If I was to develop the tool further, I think the work should focus on what type of features it actually recognises. For it to be useful, it would have to work for another corpus, which had been annotated using different schemas, for example. We have yet to test that. But that would be the questions: how well is it able to generalise across corpora?

We have another corpus of charters or medieval documents called Diplomatarium Danicum, and it would be interesting to test the tool on this resource because it is a much bigger corpus spanning a broad period. It would be interesting to see how well the tool that has trained on this very specific corpus would transfer to that. In principle, I think the tool could be useful for other corpora as well, at least within the same domain. We are currently working on a contribution investigating the generalisability of such methods, in which we also plan to make the tool available for scholars to test on their own data. So, stay tuned!

5. You are applying machine learning techniques to the analysis of medieval Danish texts with the cooperation of CLARIN-DK. How did you start collaborating with CLARIN-DK? Have you used any specific CLARIN tools as part of your research?

One of our project members, Bart Jongejan, is in the CLARIN-DK team. So when we needed tools, we used one that was in the CLARIN-DK repository. Although the charters had already been transcribed, they were annotated in a CSV-like format, in which each row represents one token, and they needed to be converted to XML format for the actual edition. We used the workflow manager for NLP called Text Tonsorium in order to automatically convert the format.

We used the same tool for automatic part-of-speech (PoS) tagging of the Latin charters. For the Danish charters, we wanted to annotate PoS and lemma manually and, in this case, we used the tools offered in Text Tonsorium as a starting point for the annotation. This was very useful as it dramatically reduced the workload of the manual annotation. One of the great features of the Text Tonsorium is that it offers many different pipelines and workflows, so you can quickly test out different parsers or lemmatisers. Otherwise, you would have to set up all the different tools and try them out, but this is one common format where you can try them all out in one go.
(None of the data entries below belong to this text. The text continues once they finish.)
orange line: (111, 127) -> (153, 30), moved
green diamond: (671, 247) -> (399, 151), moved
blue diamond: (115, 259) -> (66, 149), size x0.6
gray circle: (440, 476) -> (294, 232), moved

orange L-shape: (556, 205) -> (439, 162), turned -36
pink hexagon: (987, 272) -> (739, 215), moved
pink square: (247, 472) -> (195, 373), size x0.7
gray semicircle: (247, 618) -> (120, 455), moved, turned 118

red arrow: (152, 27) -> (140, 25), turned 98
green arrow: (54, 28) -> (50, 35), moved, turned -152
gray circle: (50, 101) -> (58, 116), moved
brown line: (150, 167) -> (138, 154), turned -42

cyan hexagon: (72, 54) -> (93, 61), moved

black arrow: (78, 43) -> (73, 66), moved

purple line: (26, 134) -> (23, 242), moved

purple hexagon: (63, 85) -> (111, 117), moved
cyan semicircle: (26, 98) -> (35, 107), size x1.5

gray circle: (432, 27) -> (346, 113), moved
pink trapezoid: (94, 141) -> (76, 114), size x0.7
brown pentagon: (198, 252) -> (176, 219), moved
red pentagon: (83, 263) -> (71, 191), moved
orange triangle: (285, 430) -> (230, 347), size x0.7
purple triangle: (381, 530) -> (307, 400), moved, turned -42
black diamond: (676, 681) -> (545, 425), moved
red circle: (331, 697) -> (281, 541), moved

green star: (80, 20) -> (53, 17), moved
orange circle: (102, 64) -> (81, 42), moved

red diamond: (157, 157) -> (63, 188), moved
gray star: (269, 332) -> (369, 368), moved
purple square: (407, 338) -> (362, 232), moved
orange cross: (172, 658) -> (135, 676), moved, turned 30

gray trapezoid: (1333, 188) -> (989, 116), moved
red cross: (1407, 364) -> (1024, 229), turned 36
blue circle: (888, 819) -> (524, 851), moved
For my research area, CLARIN-DK provides everything I need. They have trained both an old Danish lemmatiser and a Latin one, and also offer PoS-tagging.

6. Why is it important to take a computational approach, such as natural language processing, in the humanities?

I think the contribution from computational methods is two-fold: the most important, in my view, is to make corpora more accessible and searchable, so that qualitative researchers can use these resources in a more focused way. I think it’s more about how language technology can assist certain research questions that qualitative researchers work with. So, a way to assist, not to replace different methods. You can work with larger resources and filter them, for example.

And the other is to actually use those tools in order to carry out humanities research, which can also be very interesting. For example, if you develop a tool to date text manually, you could maybe also learn from those tools: what are the predictive features of language change? In that way you use those tools not only to be able to annotate, but also to learn from those models and use them to actually study language and text. But I think the first contribution is the more important one.

7. What is in store for your future collaboration with the CLARIN-DK?

I don’t have a project in mind at the moment, but I’d definitely be open to working with CLARIN again. The collaboration with CLARIN-DK was a very positive experience for me. I’m busy finishing the project, getting the whole scholarly edition online. My defence is at the beginning of May and after that I’ll be able to think about what lies ahead.

The scholarly digital edition will be accessible here at the end of May 2022.

Text Tonsorium is also included in the Text Normalisers CLARIN Resource Family.